> _Your task_: What follows is a listing; repeat exactly, and only, its lines from the one holding "Inhaltsverzeichnis" through the last, leaving any pictures out.

> _Records for this task_:
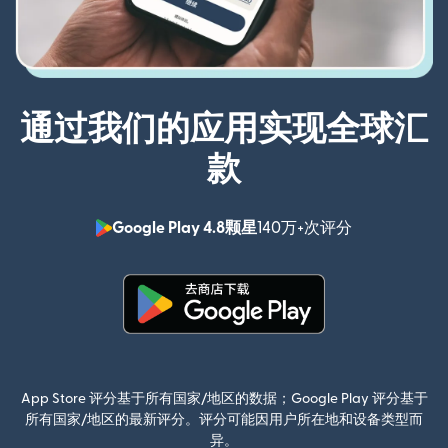
通过我们的应用实现全球汇
款
Google Play 4.8颗星
140万+次评分
（在新窗口中
（在新窗口中打开）
App Store 评分基于所有国家/地区的数据；Google Play 评分基于
所有国家/地区的最新评分。评分可能因用户所在地和设备类型而
异。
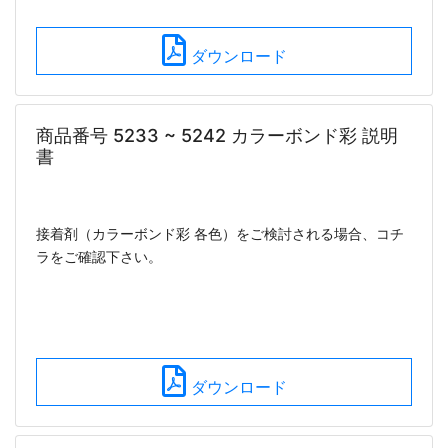
ダウンロード
商品番号 5233 ~ 5242 カラーボンド彩 説明
書
接着剤（カラーボンド彩 各色）をご検討される場合、コチ
ラをご確認下さい。
ダウンロード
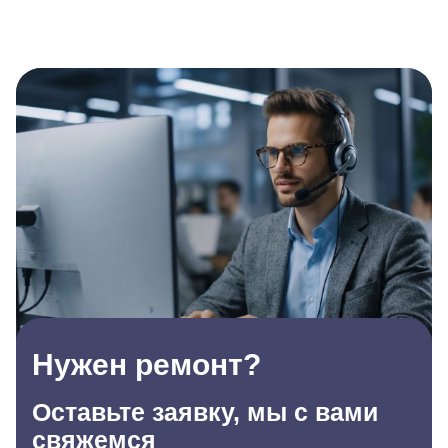
Нужен ремонт?
Оставьте заявку, мы с вами
свяжемся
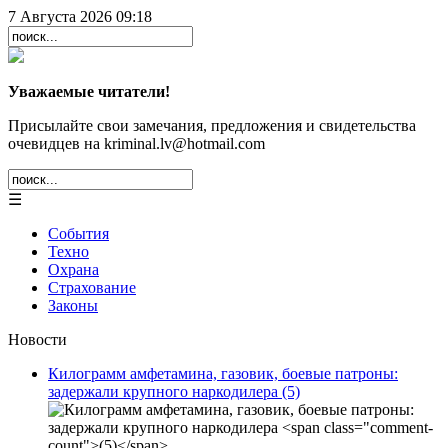
7 Августа 2026 09:18
Уважаемые читатели!
Присылайте свои замечания, предложения и свидетельства
очевидцев на kriminal.lv@hotmail.com
☰
События
Техно
Охрана
Страхование
Законы
Новости
Килограмм амфетамина, газовик, боевые патроны:
задержали крупного наркодилера
(5)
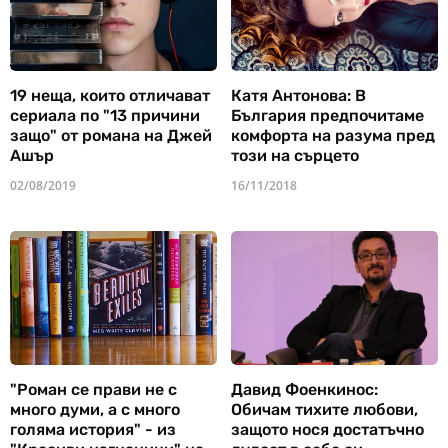
19 неща, които отличават
Катя Антонова: В
сериала по "13 причини
България предпочитаме
защо" от романа на Джей
комфорта на разума пред
Ашър
този на сърцето
02/08/2019
16/11/2018
"Роман се прави не с
Давид Фоенкинос:
много думи, а с много
Обичам тихите любови,
голяма история" - из
защото нося достатъчно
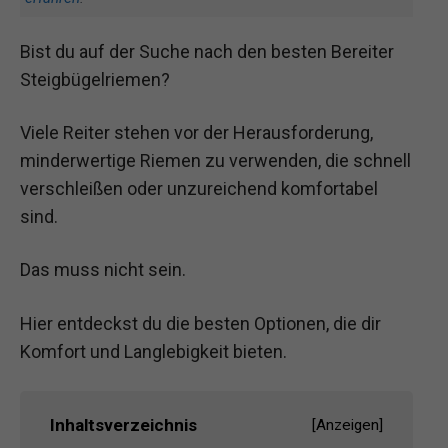
Bist du auf der Suche nach den besten Bereiter
Steigbügelriemen?
Viele Reiter stehen vor der Herausforderung,
minderwertige Riemen zu verwenden, die schnell
verschleißen oder unzureichend komfortabel
sind.
Das muss nicht sein.
Hier entdeckst du die besten Optionen, die dir
Komfort und Langlebigkeit bieten.
Inhaltsverzeichnis
[
Anzeigen
]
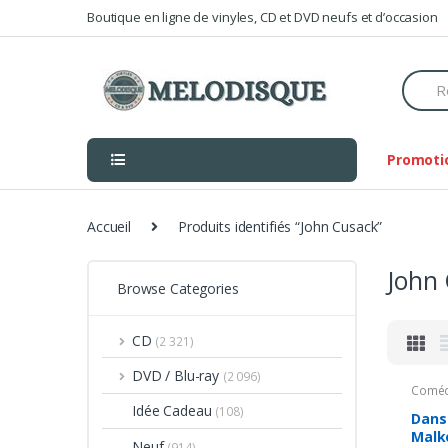
Skip
Skip
Boutique en ligne de vinyles, CD et DVD neufs et d’occasion
to
to
navigation
content
Searc
for:
Promoti
Accueil
Produits identifiés “John Cusack”
John
Browse Categories
CD
(2 321)
DVD / Blu-ray
(2 096)
Coméd
Idée Cadeau
(108)
Dans
Malk
Neuf
(914)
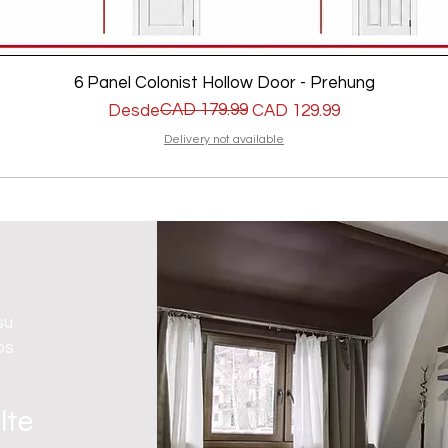
6 Panel Colonist Hollow Door - Prehung
Precio
Precio de oferta
CAD 179.99
Desde
CAD 129.99
Delivery not available
su
os
lte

> _Output below_:
Inhaltsverzeichnis
[
Anzeigen
]
Skip
Skip
Boutique en ligne de vinyles, CD et DVD neufs et d’occasion
to
to
navigation
content
Searc
for:
Promoti
Accueil
Produits identifiés “John Cusack”
John
Browse Categories
CD
(2 321)
DVD / Blu-ray
(2 096)
Coméd
Idée Cadeau
(108)
Dans
Malk
Neuf
(914)
6 Panel Colonist Hollow Door - Prehung
Precio
Precio de oferta
CAD 179.99
Desde
CAD 129.99
Delivery not available
su
os
lte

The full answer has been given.